Leveraging Large Language Models for Automated Web Scraping: A Focus on Academic Career Planning
In the highly competitive academic landscape, where the number of applicants far exceeds the available professorial positions, planning an academic career path is a complex task. Crucial data on relevant job positions is scattered across numerous platforms and job portals, in addition to individual job listings on university homepages. This vast and ever-changing data landscape must be laboriously searched and compiled manually, which often leads to errors and incomplete results. Furthermore, tracking potential future vacancies presents an additional challenge. Therefore, a solution is needed that can automatically collect, organize, and present this information efficiently and user-friendly, thereby potentially increasing academics' chances of finding a professorship that matches their skills and aspirations.

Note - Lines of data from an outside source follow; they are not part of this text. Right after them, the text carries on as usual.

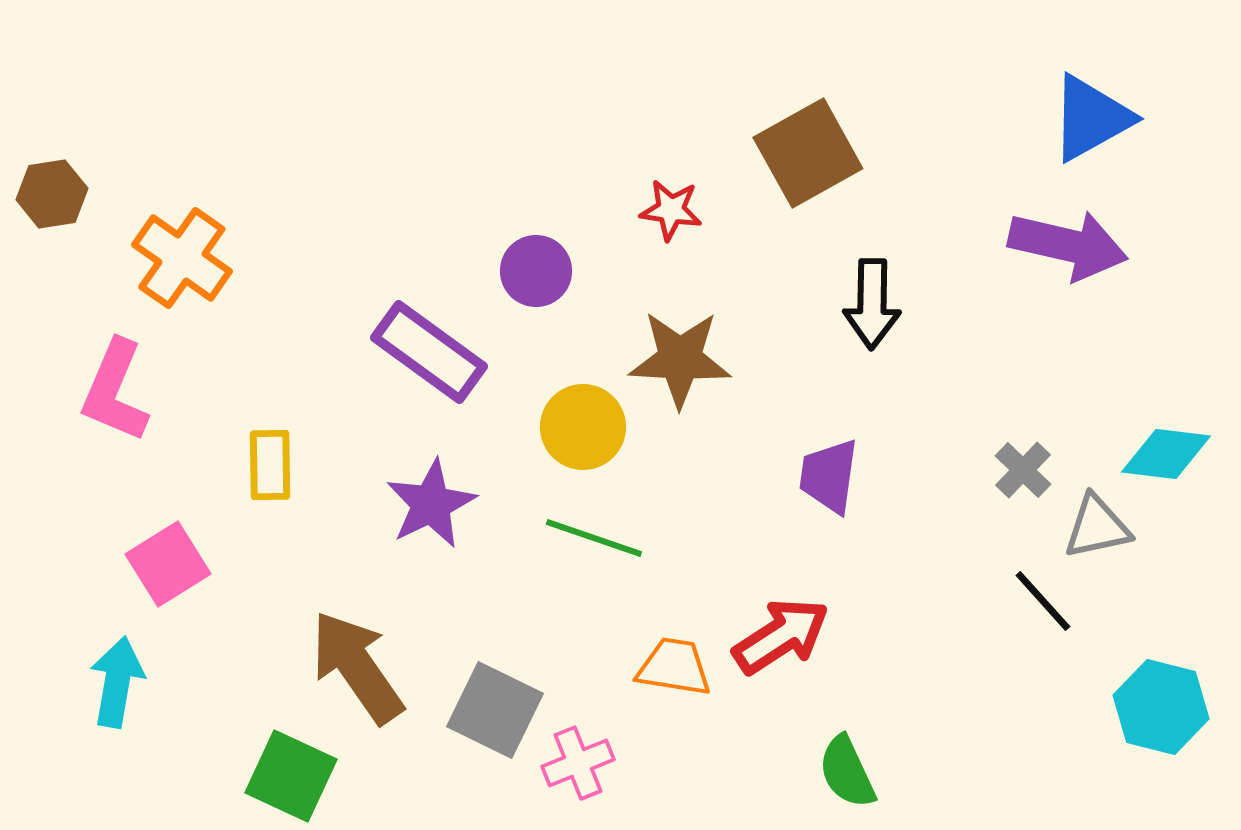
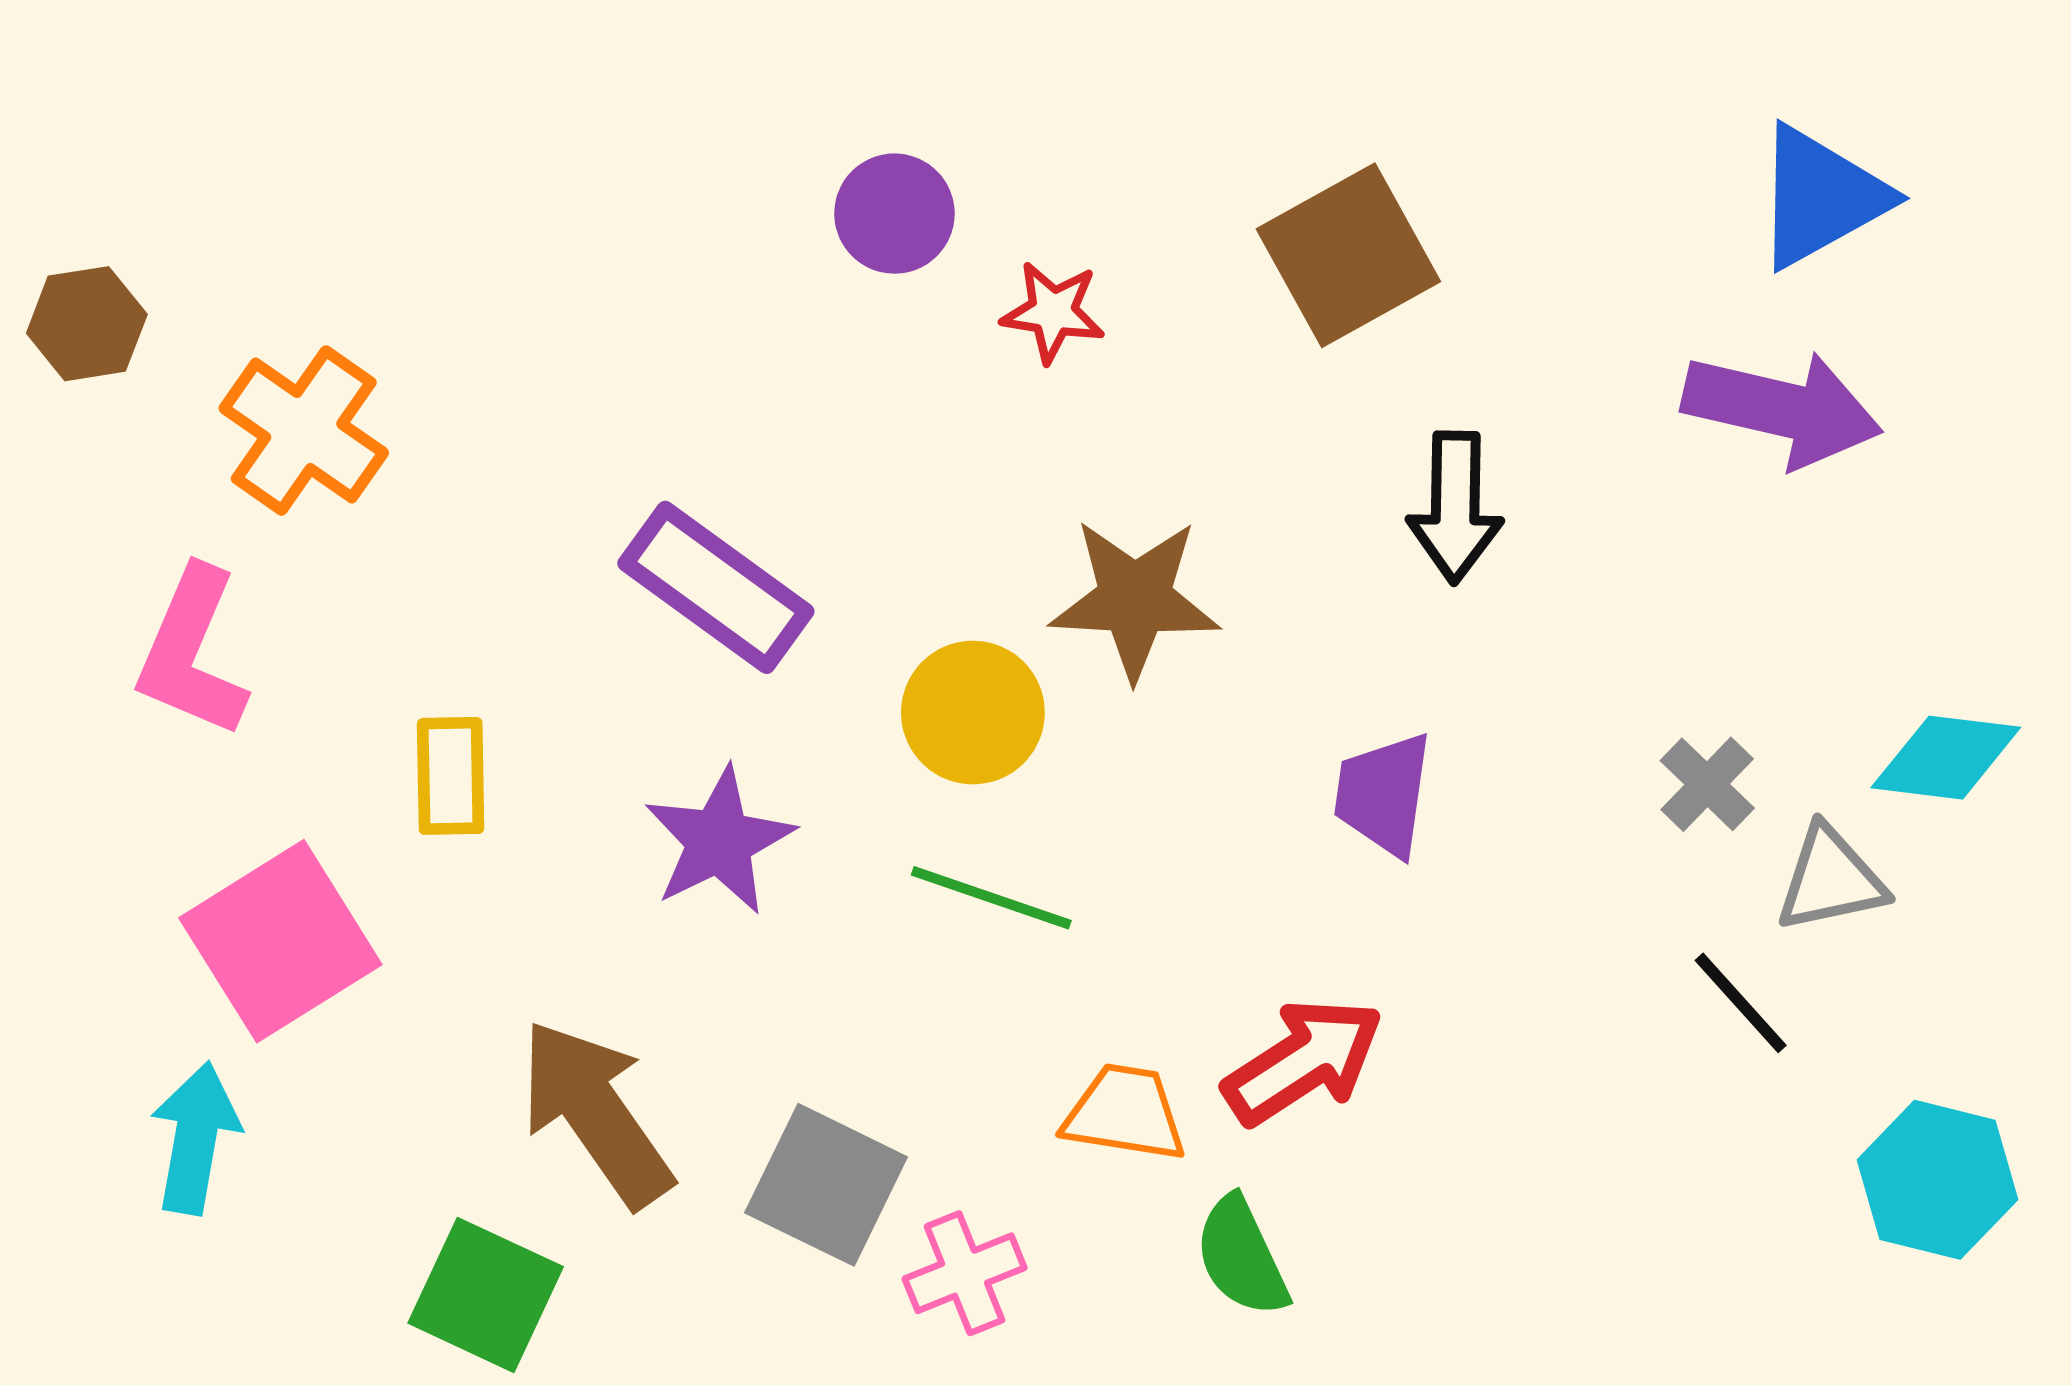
red star: (671, 210) -> (1053, 312), moved
purple circle: (536, 271) -> (894, 214), moved
pink square: (168, 564) -> (280, 941), size x1.4
green semicircle: (847, 772) -> (1242, 1257), moved

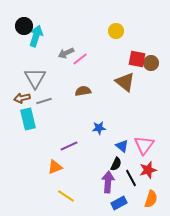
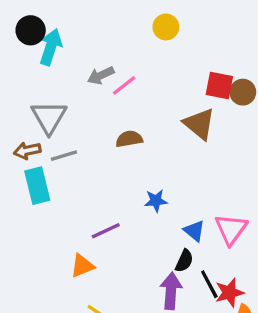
yellow circle: (116, 31) -> (166, 27), moved
red star: (148, 170) -> (229, 293), moved

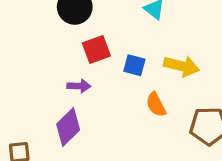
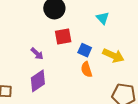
purple arrow: (79, 86) -> (37, 54), moved, turned 32
orange semicircle: (156, 105) -> (86, 69), moved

This thesis aims at designing and implementing an innovative, automated system for collecting, filtering, and presenting data about academic job positions that can aid academics in career planning. The proposed solution needs to leverage both traditional web scraping approaches and state-of-the-art Large Language Models (LLMs) to extract and consolidate publicly accessible information. The data should be pulled from both structured and unstructured data sources, only utilizing publicly accessible web resources such as DFG GERiT, DBPedia, search engines, and university homepages, with the scope set to academic opportunities within the D-A-CH region (Germany, Austria, Switzerland). The necessary data points for each position include, but are not limited to: Country, State, University, Type, Faculty/Department, Institute, Chair, Professorship, URLs, Job Holder, Appointment Date, Grouping (W1-W3), Vacancy, and Application Deadlines.
The objective of this thesis is the creation of a solution or the combination of existing techniques to solve the problem of automatically providing academic career planning information based on methods from the fields of Web Scraping, Data Science and Natural Language Processing (NLP) as described above. This comprises the analysis of the state of the art of suitable extraction methods as well as the demonstration of the solution by implementation and an appropriate experimental evaluation assessing the accuracy and completeness of the data extraction, and the usability of the results representation.